The reorganization value used in preparing the Pro Forma Consolidated
Balance Sheet of Reorganized Tokheim as of the Effective Date was assumed
to be in a range of $315.0 million to $335.0 million, with a midpoint value
of $325.0 million. Based upon the assumed total debt (including capital
lease obligations) of approximately $250.0 million, the estimated implied
range of equity value of Reorganized Tokheim is between $65.0 million and
$85.0 million, with a midpoint value of approximately $75.0 million for
purposes of "fresh start" reporting. The reorganization value is subject to
adjustment to reflect any fluctuation in these projections on which the
valuation is based. The allocation of the reorganization value to
individual assets and liabilities is subject to change after the Effective
Date and could result in material differences to the allocated values
estimated in these projections.

ACCOUNTS RECEIVABLE

            Accounts receivable are projected based upon days outstanding
and are projected to remain consistent with FY 2000 year-to-date and prior
year actual financial results.

INVENTORY

            Inventory is projected based upon inventory turns per year and
is projected to remain consistent with FY 2000 year-to-date and prior year
actual financial results.

PROPERTY, PLANT & EQUIPMENT, NET

            Property, plant & equipment, net is projected to decrease
slightly as capital expenditures are projected to be below annual
depreciation.

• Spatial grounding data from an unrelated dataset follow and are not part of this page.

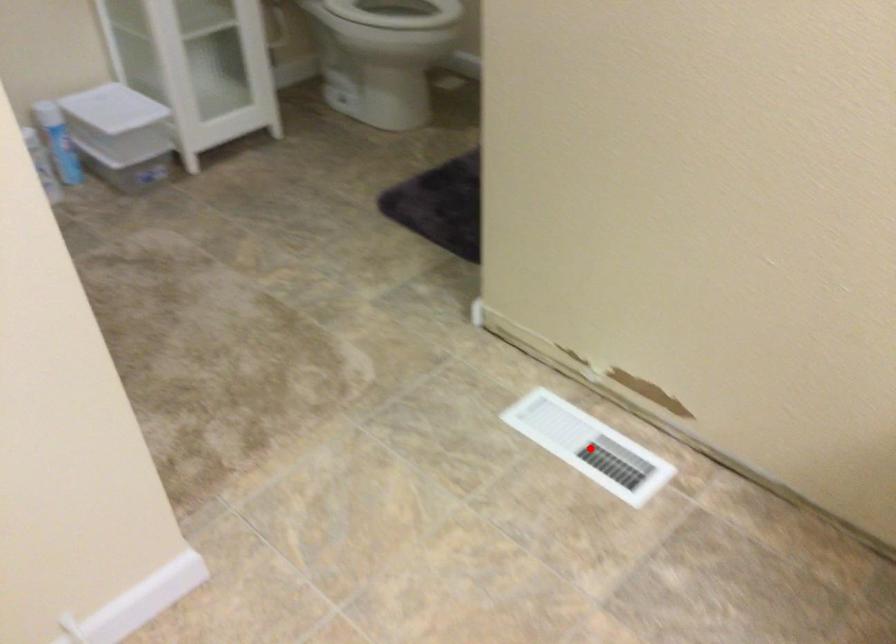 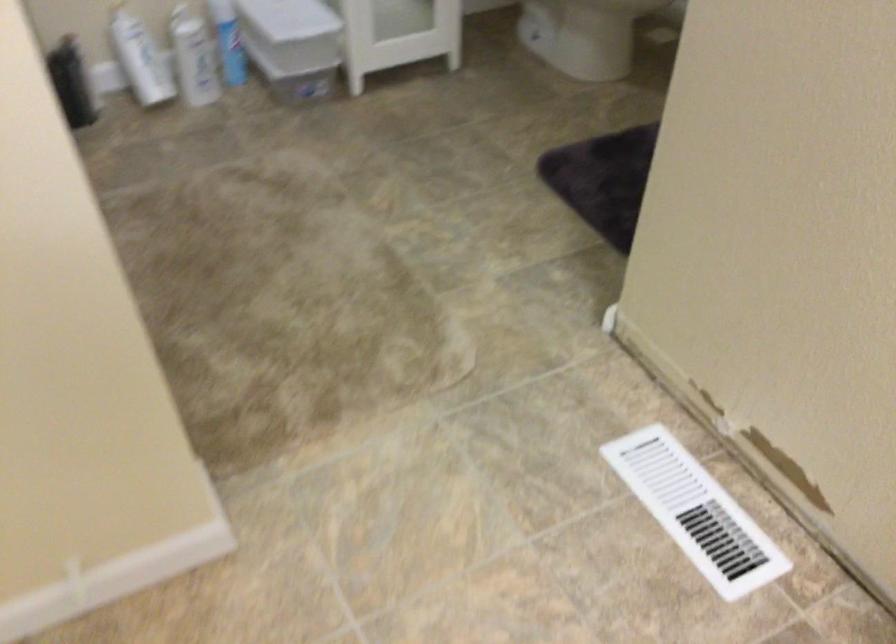 Question: A red point is marked in image1. In image2, is the corresponding 3D point closer to the camera or farther? Reply with the corresponding letter.

Choices:
 (A) The corresponding 3D point is closer.
 (B) The corresponding 3D point is farther.

Answer: (A) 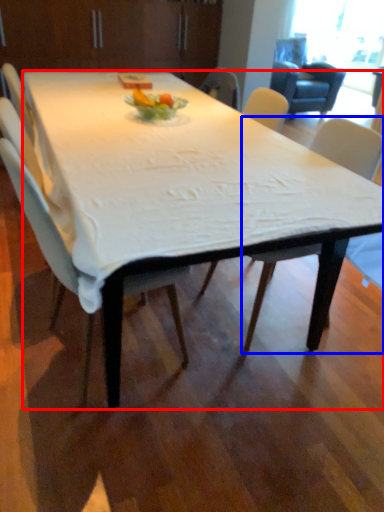 Question: Which point is closer to the camera, desk (highlighted by a red box) or chair (highlighted by a blue box)?

Choices:
 (A) desk
 (B) chair

Answer: (A) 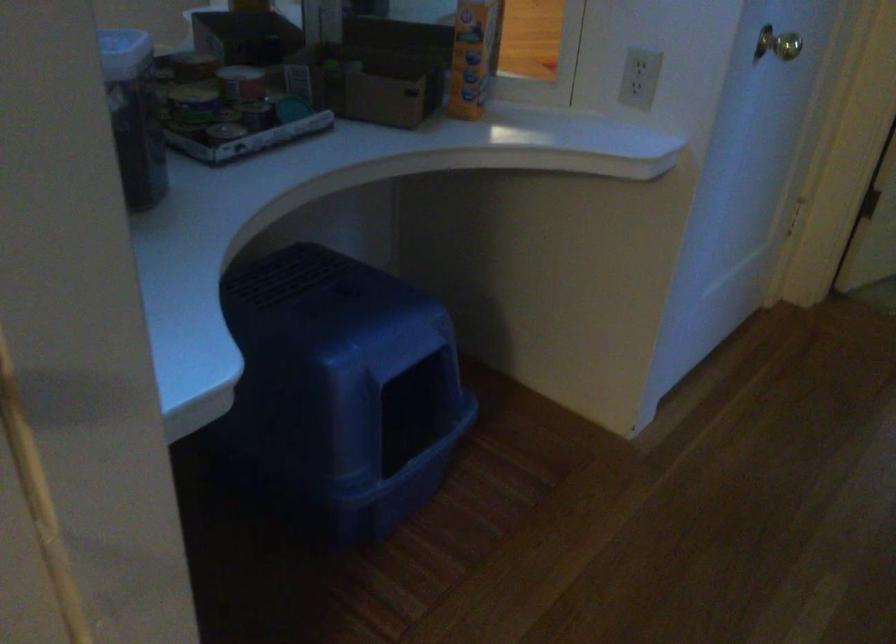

Capital expenditures are projected to be $17.5 million in FY
2000 decreasing to $16.8 million in FY 2001 and $13.8 in 2002 before
reaching $10.0 million thereafter. The majority of these expenditures
represent capital improvements to facilities and replacement parts in the
operating facilities.

ACCOUNTS PAYABLE AND ACCRUED LIABILITIES

            Upon exit from Chapter 11, it is assumed the Company will be
receiving normal and customary trade credit terms. Accrued liabilities are
projected to remain at historical levels and include such items as accrued
wages and benefits and accrued interest on the Special Loan.

LONG TERM DEBT

            Upon exit from Chapter 11 on the Effective Date (which is
defined as September 30, 2000), the Company will have drawn approximately
$2.9 million of the $50.0 million available under the revolving credit
facility. The revolving credit facility has two step-down provisions of $10
million each on December 15, 2001 and December 15, 2002, respectively.

            The Company will have approximately $140.0 million in a secured
term loan outstanding on the Effective Date.

            The Company will also have approximately $100 in a Special Loan
outstanding as of the Effective Date. Annual installments of $25.0 million
plus accrued interest are due beginning December 31, 2002.

            The Company also contemplates having approximately $15.0
million of Other Debt consisting primarily of foreign overdraft facilities
to fund the working capital needs of the Company' s European operations.